Startup News

Architectural Planning Works Starts on Donald Danforth Plant Science Center

Here’s a recap of STL startup news this week.


St. Louis County has begun work to develop a 575-acre plant science innovation district in Creve Coeur. The county announced Thursday that it hired an architectural and planning firm to draft a master plan for the district, which would include the Donald Danforth Plant Science Center, BRDG Park, Helix Center Biotech Incubator and the corporate campus of Monsanto.

The county received a $500,000 grant from the U.S. Economic Development Administration last year to create the master plan.

St. Louis-based LaunchCode has opened a hiring office in Kansas City. The non-profit, started by St. Louis native and Square co-founder Jim McKelvey, places aspiring programmers at apprenticeship jobs across the country. LaunchCode received a $150,000 investment from the Ewing Marion Kauffman Foundation last year to support its expansion to Kansas City and help develop educational programming and resources.


Pulse Therapeutics has raised around $10 million from a group of investors, according to Tom Hillman, chairman of the medical device startup’s board of directors. St. Louis venture firms FTL Capital, where Hillman is managing principal, and Cultivation Capital joined in the investment led by NanoDimension of Silicon Valley.
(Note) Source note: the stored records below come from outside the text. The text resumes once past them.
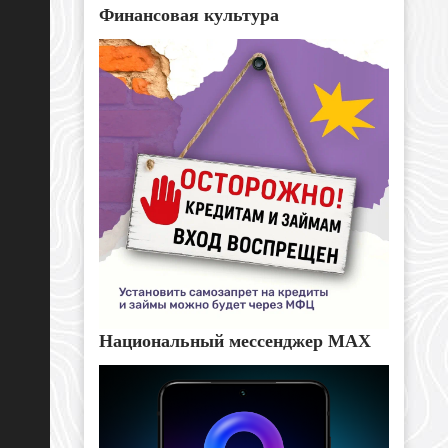
Финансовая культура
Национальный мессенджер MAX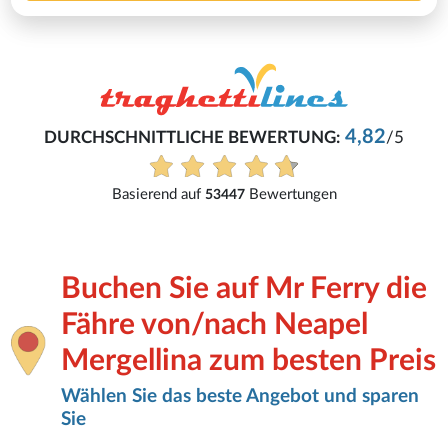
4,82
DURCHSCHNITTLICHE BEWERTUNG:
/5
Basierend auf
Bewertungen
53447
Buchen Sie auf Mr Ferry die
Fähre von/nach Neapel
Mergellina zum besten Preis
Wählen Sie das beste Angebot und sparen
Sie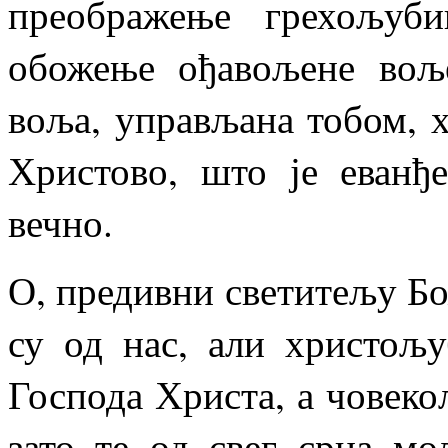
преображење грехољуб
обожење ођавољене вољ
воља, управљана тобом, х
Христово, што је еванђе
вечно.
О, предивни светитељу Бо
су од нас, али христољ
Господа Христа, а човеко
зато те од свег срца м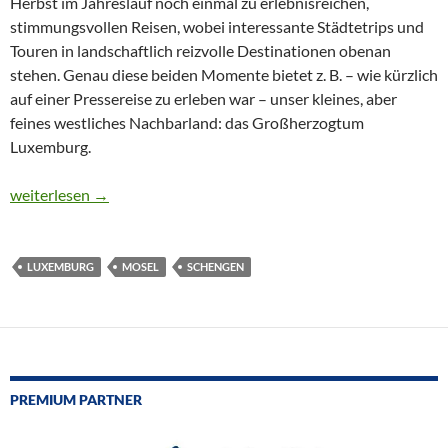
Herbst im Jahreslauf noch einmal zu erlebnisreichen,
stimmungsvollen Reisen, wobei interessante Städtetrips und
Touren in landschaftlich reizvolle Destinationen obenan
stehen. Genau diese beiden Momente bietet z. B. – wie kürzlich
auf einer Pressereise zu erleben war – unser kleines, aber
feines westliches Nachbarland: das Großherzogtum
Luxemburg.
CTOUR on Tour: Metropole und Moselregion – herbstliche Imp
weiterlesen
→
LUXEMBURG
MOSEL
SCHENGEN
PREMIUM PARTNER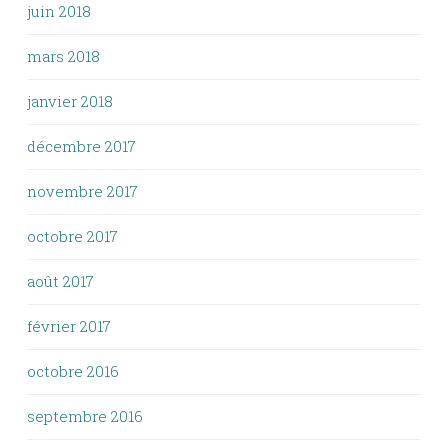
juin 2018
mars 2018
janvier 2018
décembre 2017
novembre 2017
octobre 2017
août 2017
février 2017
octobre 2016
septembre 2016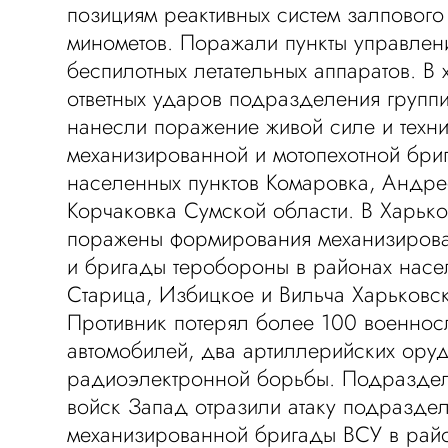
позициям реактивных систем залпового
минометов. Поражали пункты управлени
беспилотных летательных аппаратов. В
ответных ударов подразделения групп
нанесли поражение живой силе и техн
механизированной и мотопехотной бри
населенных пунктов Комаровка, Андре
Корчаковка Сумской области. В Харько
поражены формирования механизиров
и бригады теробороны в районах насе
Старица, Избицкое и Вильча Харьковск
Противник потерял более 100 военнос
автомобилей, два артиллерийских ору
радиоэлектронной борьбы. Подраздел
войск Запад отразили атаку подразде
механизированной бригады ВСУ в рай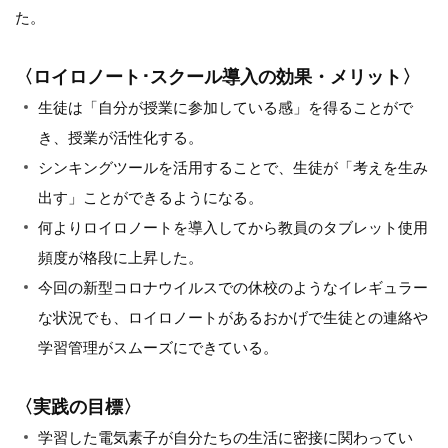
た。
〈ロイロノート･スクール導入の効果・メリット〉
生徒は「自分が授業に参加している感」を得ることがで
き、授業が活性化する。
シンキングツールを活用することで、生徒が「考えを生み
出す」ことができるようになる。
何よりロイロノートを導入してから教員のタブレット使用
頻度が格段に上昇した。
今回の新型コロナウイルスでの休校のようなイレギュラー
な状況でも、ロイロノートがあるおかげで生徒との連絡や
学習管理がスムーズにできている。
〈実践の目標〉
学習した電気素子が自分たちの生活に密接に関わってい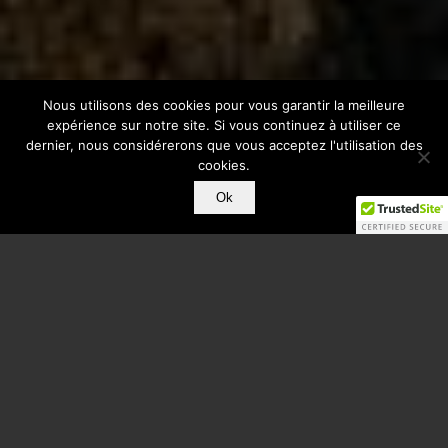
Nous utilisons des cookies pour vous garantir la meilleure
expérience sur notre site. Si vous continuez à utiliser ce
dernier, nous considérerons que vous acceptez l'utilisation des
cookies.
Ok
Depuis 2003, l’Entreprise VACHE intervient
dans le domaine des travaux publics et des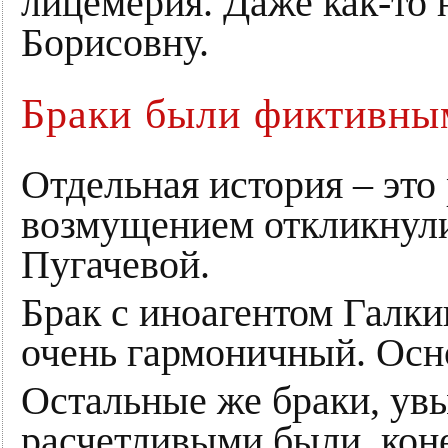
лицемерия. Даже как-то 
Борисовну.
Браки были фиктивны
Отдельная история – это 
возмущением откликнули
Пугачевой.
Брак с иноагентом Галки
очень гармоничный. Осно
Остальные же браки, увы
расчетливыми были, кон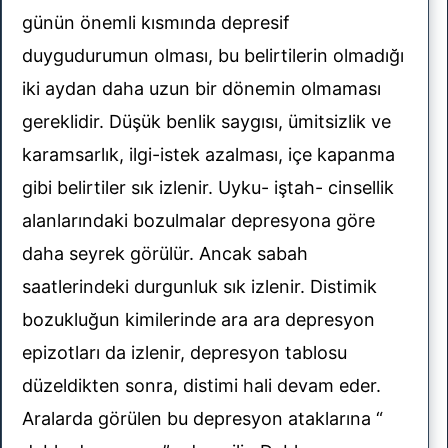
günün önemli kısmında depresif
duygudurumun olması, bu belirtilerin olmadığı
iki aydan daha uzun bir dönemin olmaması
gereklidir. Düşük benlik saygısı, ümitsizlik ve
karamsarlık, ilgi-istek azalması, içe kapanma
gibi belirtiler sık izlenir. Uyku- iştah- cinsellik
alanlarındaki bozulmalar depresyona göre
daha seyrek görülür. Ancak sabah
saatlerindeki durgunluk sık izlenir. Distimik
bozukluğun kimilerinde ara ara depresyon
epizotları da izlenir, depresyon tablosu
düzeldikten sonra, distimi hali devam eder.
Aralarda görülen bu depresyon ataklarına “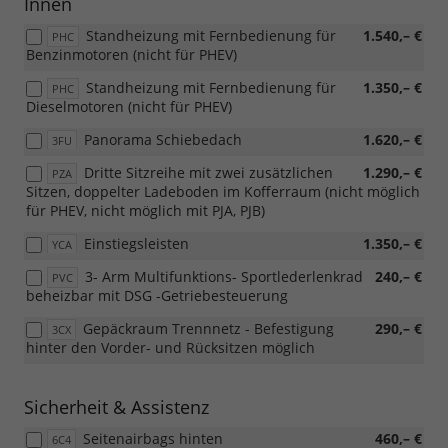
Innen
Standheizung mit Fernbedienung für
1.540,– €
PHC
Benzinmotoren (nicht für PHEV)
Standheizung mit Fernbedienung für
1.350,– €
PHC
Dieselmotoren (nicht für PHEV)
Panorama Schiebedach
1.620,– €
3FU
Dritte Sitzreihe mit zwei zusätzlichen
1.290,– €
PZA
Sitzen, doppelter Ladeboden im Kofferraum (nicht möglich
für PHEV, nicht möglich mit PJA, PJB)
Einstiegsleisten
1.350,– €
YCA
3- Arm Multifunktions- Sportlederlenkrad
240,– €
PVC
beheizbar mit DSG -Getriebesteuerung
Gepäckraum Trennnetz - Befestigung
290,– €
3CX
hinter den Vorder- und Rücksitzen möglich
Sicherheit & Assistenz
Seitenairbags hinten
460,– €
6C4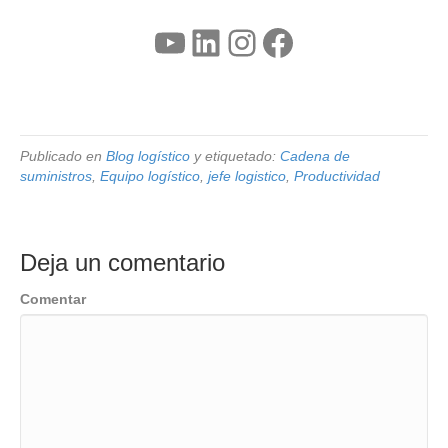
YouTube
LinkedIn
Instagram
Facebook
Publicado en
Blog logístico
y etiquetado:
Cadena de
suministros
,
Equipo logístico
,
jefe logistico
,
Productividad
Deja un comentario
Comentar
St. Louis-based Pulse Therapeutics developed a technology that uses magnets to dissolve blood clots.

St. Louis venture capital firm Lewis & Clark Ventures has closed its first fund at $104 million. The new fund will be used for Series A and B round investments of $3 to $7 million in high-growth companies. The firm was founded by Tom Hillman, who is managing principal at FTL Capital and a former executive at Answers Corp.


St. Louis medical diagnostics company Cofactor Genomics has acquired San Francisco-based Narus Biotechnologies. The company focused on creating RNA diagnostic tests for neurological diseases that could help inform therapy selections for patients with Multiple Sclerosis, Alzheimer’s and Parkinson’s. Terms of the deal were not released.